**Input material**
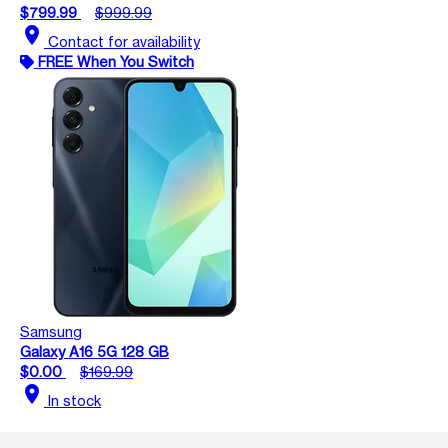
$799.99
$999.99
location_on
Contact for availability
FREE When You Switch
Samsung
Galaxy A16 5G 128 GB
$0.00
$169.99
location_on
In stock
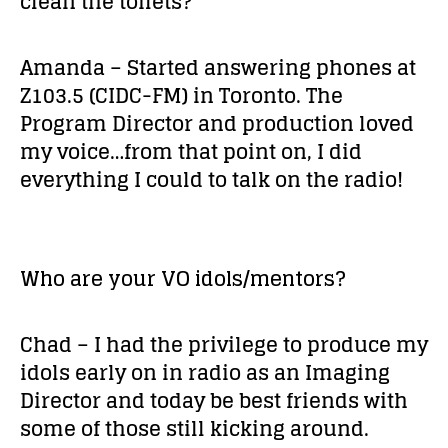
clean the toilets?
Amanda – Started answering phones at
Z103.5 (CIDC-FM) in Toronto. The
Program Director and production loved
my voice…from that point on, I did
everything I could to talk on the radio!
Who are your VO idols/mentors?
Chad – I had the privilege to produce my
idols early on in radio as an Imaging
Director and today be best friends with
some of those still kicking around.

**Activity**
Repeat the lines above exactly, and keep every picture out.

**Task output**
$799.99
$999.99
location_on
Contact for availability
FREE When You Switch
Samsung
Galaxy A16 5G 128 GB
$0.00
$169.99
location_on
In stock
clean the toilets?
Amanda – Started answering phones at
Z103.5 (CIDC-FM) in Toronto. The
Program Director and production loved
my voice…from that point on, I did
everything I could to talk on the radio!
Who are your VO idols/mentors?
Chad – I had the privilege to produce my
idols early on in radio as an Imaging
Director and today be best friends with
some of those still kicking around.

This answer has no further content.